Start of Block

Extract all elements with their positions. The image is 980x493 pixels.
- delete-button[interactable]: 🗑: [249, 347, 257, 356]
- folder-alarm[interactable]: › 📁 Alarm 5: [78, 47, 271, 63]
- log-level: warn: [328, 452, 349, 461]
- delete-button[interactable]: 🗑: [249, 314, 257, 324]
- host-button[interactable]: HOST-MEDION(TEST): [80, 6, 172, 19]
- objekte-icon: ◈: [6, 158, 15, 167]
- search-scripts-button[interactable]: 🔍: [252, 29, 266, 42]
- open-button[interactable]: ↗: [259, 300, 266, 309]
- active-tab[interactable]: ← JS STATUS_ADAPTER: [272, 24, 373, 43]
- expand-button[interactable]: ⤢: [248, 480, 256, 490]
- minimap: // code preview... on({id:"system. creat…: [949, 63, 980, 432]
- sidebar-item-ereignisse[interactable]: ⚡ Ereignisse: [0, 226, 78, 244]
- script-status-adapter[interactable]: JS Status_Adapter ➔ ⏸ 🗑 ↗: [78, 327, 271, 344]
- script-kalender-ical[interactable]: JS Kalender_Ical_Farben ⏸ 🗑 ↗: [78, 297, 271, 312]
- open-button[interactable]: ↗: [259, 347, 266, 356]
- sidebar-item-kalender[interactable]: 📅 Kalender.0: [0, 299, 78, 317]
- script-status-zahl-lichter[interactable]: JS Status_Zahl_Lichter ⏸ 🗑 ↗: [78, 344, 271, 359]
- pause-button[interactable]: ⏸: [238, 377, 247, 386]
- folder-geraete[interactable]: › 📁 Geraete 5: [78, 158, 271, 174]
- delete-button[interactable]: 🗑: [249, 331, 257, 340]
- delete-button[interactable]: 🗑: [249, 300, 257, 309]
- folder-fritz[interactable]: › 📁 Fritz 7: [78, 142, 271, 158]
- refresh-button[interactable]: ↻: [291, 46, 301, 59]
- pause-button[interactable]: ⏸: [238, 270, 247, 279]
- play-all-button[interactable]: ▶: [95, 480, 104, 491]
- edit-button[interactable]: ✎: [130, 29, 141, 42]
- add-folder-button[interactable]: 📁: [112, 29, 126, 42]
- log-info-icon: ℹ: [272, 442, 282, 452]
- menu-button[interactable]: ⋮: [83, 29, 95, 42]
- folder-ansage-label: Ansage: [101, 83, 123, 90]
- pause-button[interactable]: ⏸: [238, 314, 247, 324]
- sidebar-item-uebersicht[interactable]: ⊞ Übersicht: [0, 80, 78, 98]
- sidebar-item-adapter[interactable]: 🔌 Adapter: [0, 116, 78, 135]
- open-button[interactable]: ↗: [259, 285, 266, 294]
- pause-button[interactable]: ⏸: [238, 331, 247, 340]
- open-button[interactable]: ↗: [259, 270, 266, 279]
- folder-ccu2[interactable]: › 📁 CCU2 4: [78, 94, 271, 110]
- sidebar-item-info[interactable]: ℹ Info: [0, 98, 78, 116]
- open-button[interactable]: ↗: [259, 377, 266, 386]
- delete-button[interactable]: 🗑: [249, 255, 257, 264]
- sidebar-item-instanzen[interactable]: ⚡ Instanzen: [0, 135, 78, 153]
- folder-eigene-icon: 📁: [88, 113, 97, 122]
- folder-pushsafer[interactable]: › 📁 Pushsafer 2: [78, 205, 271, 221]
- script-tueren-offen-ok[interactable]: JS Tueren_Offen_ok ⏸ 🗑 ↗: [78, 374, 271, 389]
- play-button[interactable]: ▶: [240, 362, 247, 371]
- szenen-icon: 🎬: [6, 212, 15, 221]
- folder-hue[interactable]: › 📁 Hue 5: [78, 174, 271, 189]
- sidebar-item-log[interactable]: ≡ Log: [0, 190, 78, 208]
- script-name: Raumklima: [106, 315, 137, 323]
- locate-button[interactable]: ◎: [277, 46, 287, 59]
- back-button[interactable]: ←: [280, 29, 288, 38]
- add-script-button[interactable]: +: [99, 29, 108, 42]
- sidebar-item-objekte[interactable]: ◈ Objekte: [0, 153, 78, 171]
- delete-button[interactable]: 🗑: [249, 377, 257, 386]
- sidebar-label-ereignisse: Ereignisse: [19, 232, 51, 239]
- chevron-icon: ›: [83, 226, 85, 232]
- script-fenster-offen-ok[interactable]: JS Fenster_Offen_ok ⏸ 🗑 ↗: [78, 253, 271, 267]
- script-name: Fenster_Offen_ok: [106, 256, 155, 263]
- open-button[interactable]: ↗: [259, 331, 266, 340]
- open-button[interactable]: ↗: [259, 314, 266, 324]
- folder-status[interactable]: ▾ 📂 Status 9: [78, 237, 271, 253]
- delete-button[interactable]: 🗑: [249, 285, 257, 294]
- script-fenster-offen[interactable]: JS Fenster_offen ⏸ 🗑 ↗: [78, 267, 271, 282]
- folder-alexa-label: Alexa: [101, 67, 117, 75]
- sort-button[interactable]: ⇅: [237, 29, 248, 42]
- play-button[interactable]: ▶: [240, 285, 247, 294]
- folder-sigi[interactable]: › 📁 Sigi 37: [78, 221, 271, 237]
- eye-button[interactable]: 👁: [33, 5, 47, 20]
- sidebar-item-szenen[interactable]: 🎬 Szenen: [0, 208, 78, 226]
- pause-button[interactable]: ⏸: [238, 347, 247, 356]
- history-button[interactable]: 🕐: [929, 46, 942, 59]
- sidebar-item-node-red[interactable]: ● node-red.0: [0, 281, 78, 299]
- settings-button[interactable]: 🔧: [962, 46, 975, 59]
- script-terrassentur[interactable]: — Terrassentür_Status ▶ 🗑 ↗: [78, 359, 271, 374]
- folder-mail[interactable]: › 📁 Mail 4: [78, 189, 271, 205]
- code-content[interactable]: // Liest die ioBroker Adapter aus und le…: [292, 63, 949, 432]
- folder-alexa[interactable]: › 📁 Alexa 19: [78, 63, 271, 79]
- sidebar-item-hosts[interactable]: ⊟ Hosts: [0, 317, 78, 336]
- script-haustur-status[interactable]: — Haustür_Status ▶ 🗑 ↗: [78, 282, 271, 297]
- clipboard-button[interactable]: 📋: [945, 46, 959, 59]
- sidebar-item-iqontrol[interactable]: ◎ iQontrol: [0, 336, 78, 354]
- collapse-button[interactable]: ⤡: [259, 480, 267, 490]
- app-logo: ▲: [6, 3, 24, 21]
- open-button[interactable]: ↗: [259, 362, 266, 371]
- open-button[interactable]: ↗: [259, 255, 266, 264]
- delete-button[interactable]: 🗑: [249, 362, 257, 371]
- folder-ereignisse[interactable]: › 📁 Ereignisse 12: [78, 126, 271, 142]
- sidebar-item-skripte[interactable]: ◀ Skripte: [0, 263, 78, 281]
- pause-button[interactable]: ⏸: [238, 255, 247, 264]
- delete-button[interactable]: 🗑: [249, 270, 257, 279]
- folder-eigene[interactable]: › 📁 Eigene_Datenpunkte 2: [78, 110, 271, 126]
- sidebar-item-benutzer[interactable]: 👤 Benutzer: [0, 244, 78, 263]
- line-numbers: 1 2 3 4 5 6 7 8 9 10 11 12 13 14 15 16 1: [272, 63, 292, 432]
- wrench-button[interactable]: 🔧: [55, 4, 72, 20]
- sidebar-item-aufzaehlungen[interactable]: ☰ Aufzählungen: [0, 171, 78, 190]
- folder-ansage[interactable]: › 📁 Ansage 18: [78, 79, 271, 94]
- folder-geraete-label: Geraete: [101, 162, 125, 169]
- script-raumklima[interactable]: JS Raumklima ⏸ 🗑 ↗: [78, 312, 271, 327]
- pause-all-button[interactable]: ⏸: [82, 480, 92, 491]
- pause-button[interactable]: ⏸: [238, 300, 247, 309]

End of Block

> _Aim of the exercise_
When a line of the records includes "szenen", that line belongs in the answer.

> _Result of the task_
- szenen-icon: 🎬: [6, 212, 15, 221]
- sidebar-item-szenen[interactable]: 🎬 Szenen: [0, 208, 78, 226]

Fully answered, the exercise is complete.